- EXERCISE BRIEF -
The printed result should hold only the lines from the opening of the data through the line bearing "Theo đó, OneShop", exactly as given and without pictures.

── GIVEN DATA

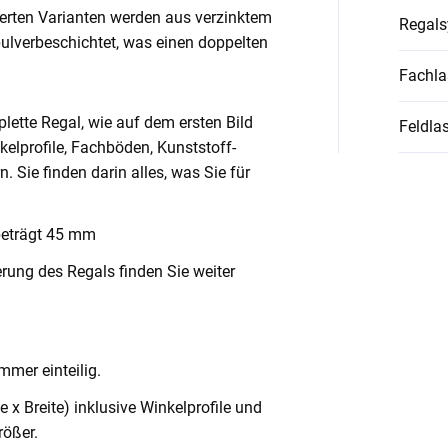
ierten Varianten werden aus verzinktem
Regal
pulverbeschichtet, was einen doppelten
Fachla
lette Regal, wie auf dem ersten Bild
Feldlas
nkelprofile, Fachböden, Kunststoff-
Sie finden darin alles, was Sie für
beträgt 45 mm
rung des Regals finden Sie weiter
mmer einteilig.
x Breite) inklusive Winkelprofile und
ößer.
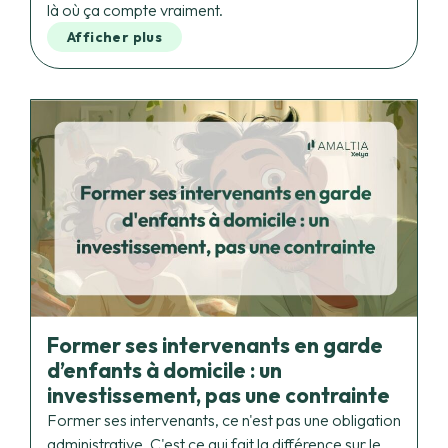
Former ses intervenants en garde
d’enfants à domicile : un
investissement, pas une contrainte
Former ses intervenants, ce n'est pas une obligation
administrative. C'est ce qui fait la différence sur le
terrain, au quotidien. Posture éducative, gestion des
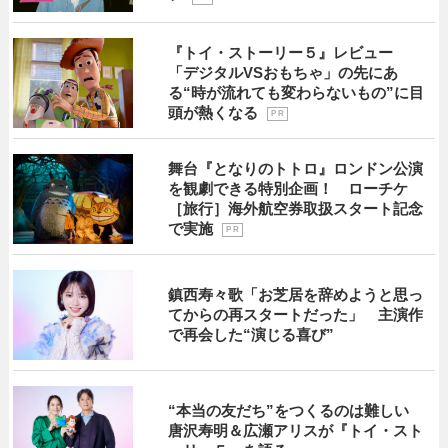
『トイ・ストーリー５』レビュー
「デジタルVSおもちゃ」の先にあ
る“時が流れても変わらないもの”に目
頭が熱くなる
P R
舞台『となりのトトロ』ロンドン公演
を観劇できる特別企画！ ローチケ
［旅行］海外航空券取扱スタート記念
で実施
P R
鎮西寿々歌「お芝居を辞めようと思っ
てからの再スタートだった」 主演作
で再会した“演じる喜び”
“本当の友だち”をつくるのは難しい
唐沢寿明＆広瀬アリスが『トイ・スト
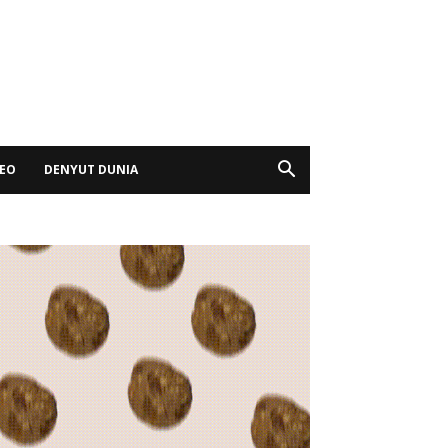
DEO
DENYUT DUNIA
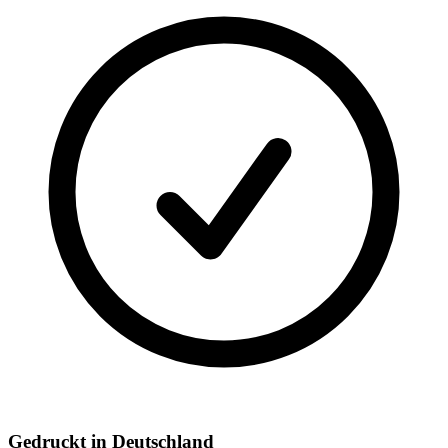
Gedruckt in Deutschland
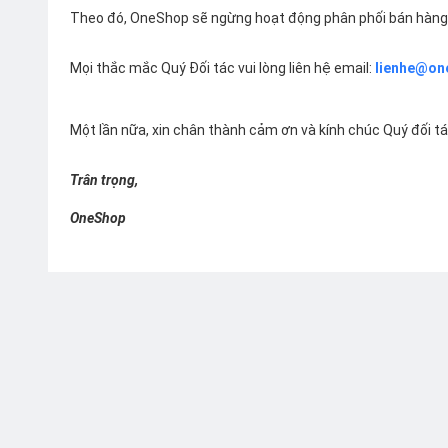
Theo đó, OneShop sẽ ngừng hoạt động phân phối bán hàng 
Mọi thắc mắc Quý Đối tác vui lòng liên hệ email:
lienhe@on
Một lần nữa, xin chân thành cảm ơn và kính chúc Quý đối t
Trân trọng,
OneShop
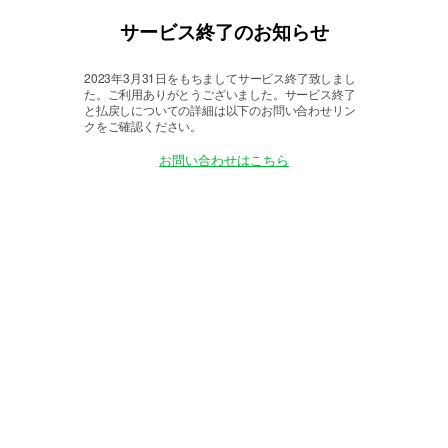
サービス終了のお知らせ
2023年3月31日をもちましてサービス終了致しまし
た。
ご利用ありがとうございました。サービス終了
と払戻しについての詳細は以下のお問い合わせリン
クをご確認ください。
お問い合わせはこちら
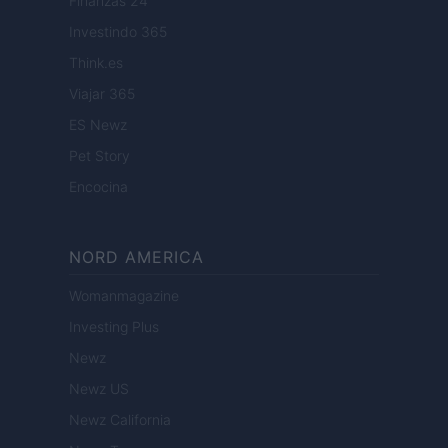
Finanzas 24
Investindo 365
Think.es
Viajar 365
ES Newz
Pet Story
Encocina
NORD AMERICA
Womanmagazine
Investing Plus
Newz
Newz US
Newz California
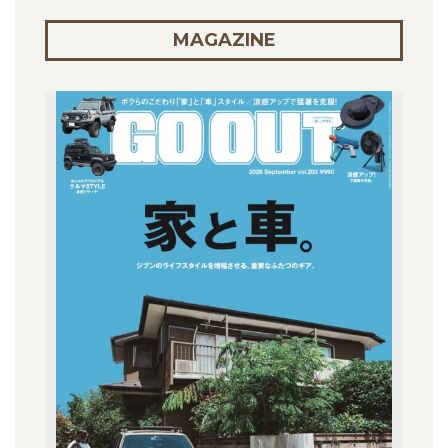
MAGAZINE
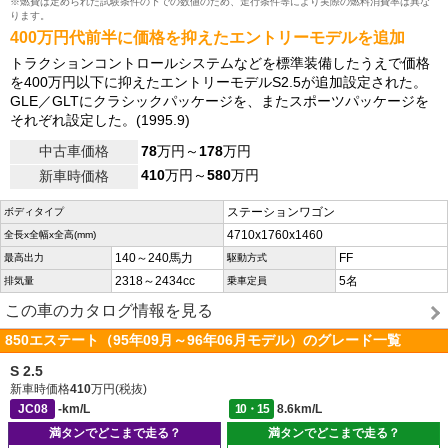
※燃費は定められた試験条件の下での数値のため、走行条件等により実際の燃料消費率は異な
ります。
400万円代前半に価格を抑えたエントリーモデルを追加
トラクションコントロールシステムなどを標準装備したうえで価格
を400万円以下に抑えたエントリーモデルS2.5が追加設定された。
GLE／GLTにクラシックパッケージを、またスポーツパッケージを
それぞれ設定した。(1995.9)
中古車価格
78
万円～
178
万円
410
万円～
580
万円
新車時価格
ステーションワゴン
ボディタイプ
4710x1760x1460
全長x全幅x全高(mm)
140～240馬力
FF
最高出力
駆動方式
2318～2434cc
5名
排気量
乗車定員
この車のカタログ情報を見る
850エステート（95年09月～96年06月モデル）のグレード一覧
S 2.5
新車時価格
410
万円(税抜)
JC08
-km/L
10・15
8.6km/L
満タンでどこまで走る？
満タンでどこまで走る？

────

- ANSWER TO THE PROBLEM -
ierten Varianten werden aus verzinktem
Regal
pulverbeschichtet, was einen doppelten
Fachla
lette Regal, wie auf dem ersten Bild
Feldlas
nkelprofile, Fachböden, Kunststoff-
Sie finden darin alles, was Sie für
beträgt 45 mm
rung des Regals finden Sie weiter
mmer einteilig.
x Breite) inklusive Winkelprofile und
ößer.
Former ses intervenants en garde
d’enfants à domicile : un
investissement, pas une contrainte
Former ses intervenants, ce n'est pas une obligation
administrative. C'est ce qui fait la différence sur le
terrain, au quotidien. Posture éducative, gestion des
『トイ・ストーリー５』レビュー
「デジタルVSおもちゃ」の先にあ
る“時が流れても変わらないもの”に目
頭が熱くなる
P R
舞台『となりのトトロ』ロンドン公演
を観劇できる特別企画！ ローチケ
［旅行］海外航空券取扱スタート記念
で実施
P R
鎮西寿々歌「お芝居を辞めようと思っ
てからの再スタートだった」 主演作
で再会した“演じる喜び”
“本当の友だち”をつくるのは難しい
唐沢寿明＆広瀬アリスが『トイ・スト
DEO
DENYUT DUNIA
Gedruckt in Deutschland
Theo đó, OneShop sẽ ngừng hoạt động phân phối bán hàng 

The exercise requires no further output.